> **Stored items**
____
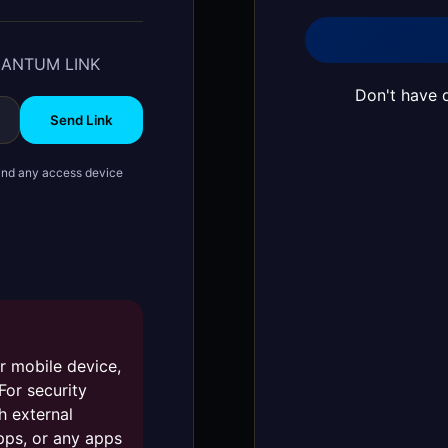
UANTUM LINK
Don't have 
Send Link
t and any access device
r mobile device,
 For security
h external
pps, or any apps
____
> **WHAT YOU WILL DO**
With the images excluded, output every record verbatim.

> **RESPONSE**
UANTUM LINK
Don't have 
Send Link
t and any access device
r mobile device,
 For security
h external
pps, or any apps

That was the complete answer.